This is a blog that does not shy away from touchy subjects, that look to reveal injustice at its core, and I hope that is what I have been able to do with my past posts. With that being said, I have been spending days trying to figure out what to say about what is now the largest civil rights movement in the history of the world. I have a lot of opinions when it comes to most things and this subject is no exception; I also do not necessarily subscribe to all of the points that are at the core of this movement, and none of that matters. Right now, what matters is not what a Jewy white guy from the suburbs thinks, what matters is black lives. I could never begin to pretend to know what it is like to be a person of color in this country, therefore the best I can do is provide a Jewish perspective and explain to my mostly Semitic readership why it is imperative that every Jew speaks up and speaks out against injustice.

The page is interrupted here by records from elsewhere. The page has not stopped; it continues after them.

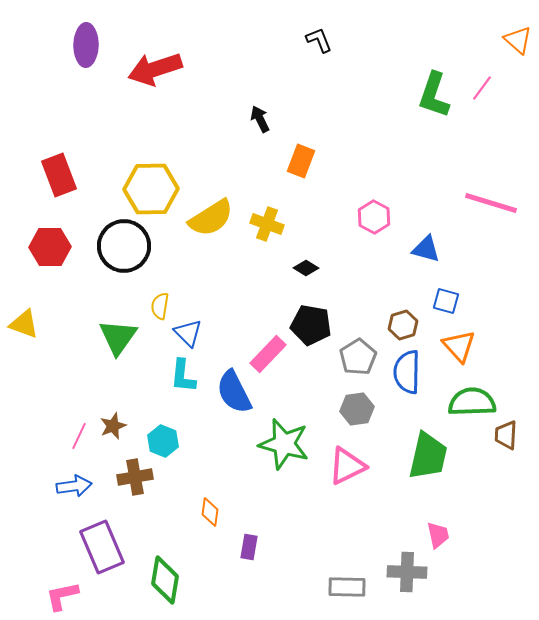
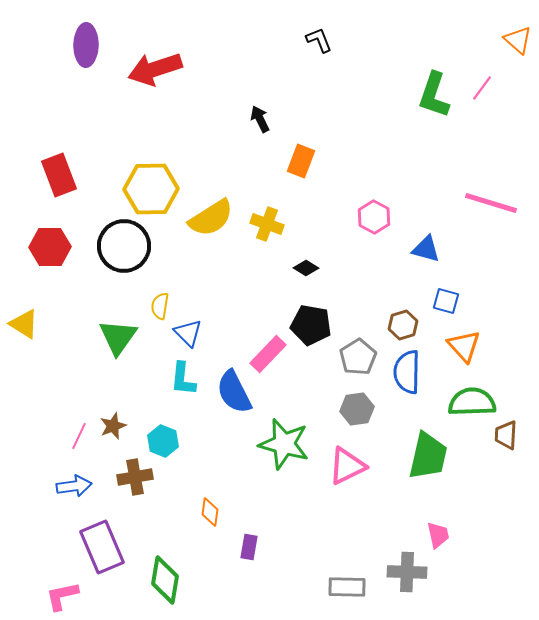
yellow triangle at (24, 324): rotated 12 degrees clockwise
orange triangle at (459, 346): moved 5 px right
cyan L-shape at (183, 376): moved 3 px down
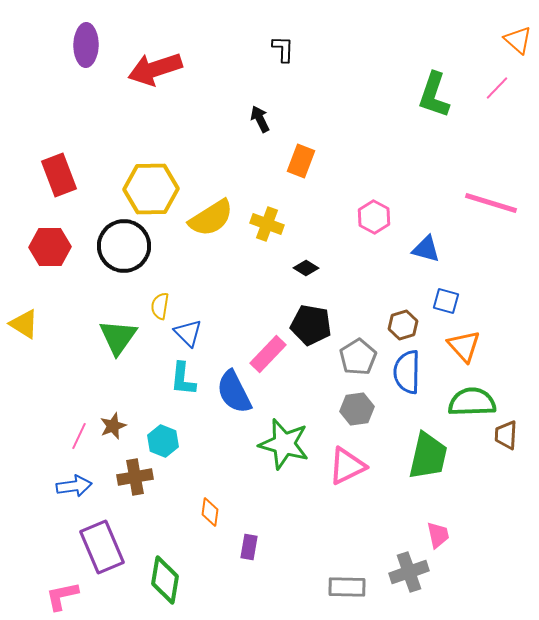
black L-shape at (319, 40): moved 36 px left, 9 px down; rotated 24 degrees clockwise
pink line at (482, 88): moved 15 px right; rotated 8 degrees clockwise
gray cross at (407, 572): moved 2 px right; rotated 21 degrees counterclockwise
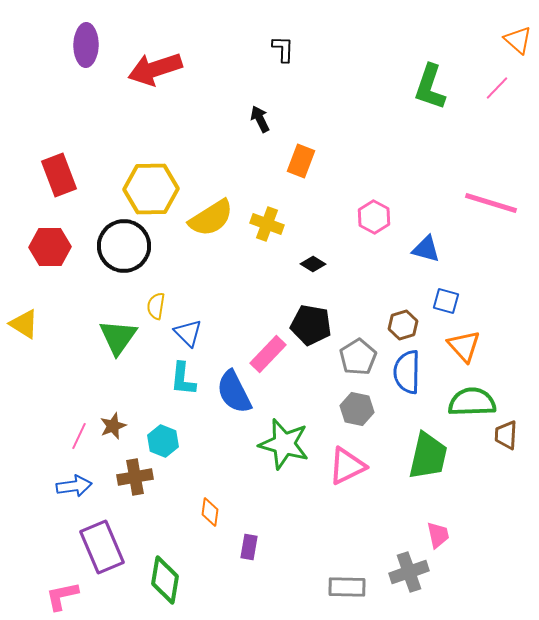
green L-shape at (434, 95): moved 4 px left, 8 px up
black diamond at (306, 268): moved 7 px right, 4 px up
yellow semicircle at (160, 306): moved 4 px left
gray hexagon at (357, 409): rotated 20 degrees clockwise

I talked a lot about where I felt systemic racism existed in my post “The Injustices of The American Justice System,” so go there if you wish to read more on that specifically. It is important for every Jew to speak up when it comes to this topic. As a historically marginalized group, the Jewish consciousness knows too well the dangers of a tyrannical government. It is clear that in the United States, the justice system that we hold so dearly is tyranny on black lives. I could say that we need to stand up for black lives because it could be us next, but that feels shallow. I think that we are obligated to speak up because as a culture that has been able to flourish under the freedom of the United States and Israel specifically, we have a duty to mankind to let black communities experience the same break from bondage and allow for the flourishing of their culture too. Seeing the prosperity of Israeli innovation in Tel Aviv it is clear that when groups of people are given room to breathe, great things happen.

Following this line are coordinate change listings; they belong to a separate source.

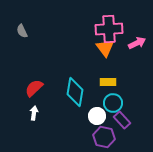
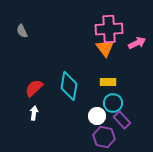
cyan diamond: moved 6 px left, 6 px up
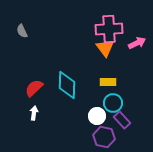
cyan diamond: moved 2 px left, 1 px up; rotated 8 degrees counterclockwise
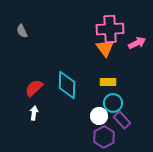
pink cross: moved 1 px right
white circle: moved 2 px right
purple hexagon: rotated 20 degrees clockwise
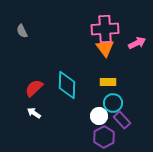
pink cross: moved 5 px left
white arrow: rotated 64 degrees counterclockwise
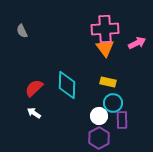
yellow rectangle: rotated 14 degrees clockwise
purple rectangle: rotated 42 degrees clockwise
purple hexagon: moved 5 px left, 1 px down
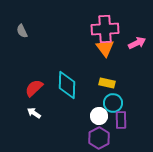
yellow rectangle: moved 1 px left, 1 px down
purple rectangle: moved 1 px left
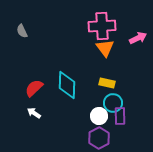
pink cross: moved 3 px left, 3 px up
pink arrow: moved 1 px right, 5 px up
purple rectangle: moved 1 px left, 4 px up
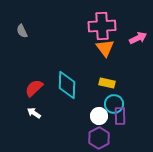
cyan circle: moved 1 px right, 1 px down
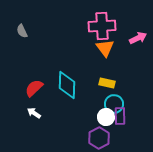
white circle: moved 7 px right, 1 px down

Rabbi Abraham Joshua Heschel famously said that in Selma, Alabama marching arm in arm with Dr. King, he “learned to pray with his feet.” The overwhelmingly Ashkenazi Jewish population in America sees no anti-semitism as a result of the color of their skin. For the majority of those who choose not to wear any religious clothing, they face no antisemitism for their appearance whatsoever. Essentially, I and many other white Jews have white privilege in America. It is the reason why I do not worry about getting pulled over, playing with toy guns in public, being out past a curfew, and so many other things. The American Jew needs to begin to see how and why his enjoyment of white privilege aids to the detriment of black freedom. The only way to fix this is to act. Go to a protest, tweet a hashtag, and most importantly, call out racism in your community with the same vigor and passion that the Jewish community fights antisemitism. It was amazing to see so many come out in support of Jewish pride marchings following a violent antisemitic attack in New York. If the vision is to repair the world, then every Jew that cared enough to speak out during those protests should be arm in arm with our black neighbors right now, that is how we will pray with our feet.

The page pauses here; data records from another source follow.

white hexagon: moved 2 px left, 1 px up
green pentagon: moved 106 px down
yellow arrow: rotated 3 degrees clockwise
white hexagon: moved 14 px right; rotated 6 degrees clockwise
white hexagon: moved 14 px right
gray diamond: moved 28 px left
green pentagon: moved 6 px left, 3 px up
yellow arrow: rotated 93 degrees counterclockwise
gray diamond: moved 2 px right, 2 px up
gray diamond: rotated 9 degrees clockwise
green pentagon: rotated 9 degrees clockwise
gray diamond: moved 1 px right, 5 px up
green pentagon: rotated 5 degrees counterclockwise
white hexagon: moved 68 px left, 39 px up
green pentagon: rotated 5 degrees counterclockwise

Many Jews want to step away from all of this for one reason: historically the stance of the official Black Lives Matter organization is pro-Palestinian and anti-Zionist. With a protest in every US state and more than a dozen countries, it should be abundantly clear that BLM means much more than the title of an organization. It seems completely ludicrous to me that even a fragment of the Jewish community should end up on the wrong side of history because of the inability to separate these two concepts. Even if every protester did come out with hate for Israel, I would still support the movement because people are complicated and the fight for justice is universal, regardless of a secondary political opinion. It is my belief that the vast majority of those who choose to condemn Israel outright just do not have all of the information. If I want to expect to be listened to when I talk about defending the state of Israel, right now I need to stop talking and start listening about defending black lives.
It is abundantly clear that we are in the midst of a great period of change, and I do not doubt that the Jewish soul will survive this change just as it has every other in history. Holding on to the values of justice and kindness is what has made the Jewish people so resilient. Right now should be no different. Be an ally for black lives and be a force that will bring justice and peace to the world.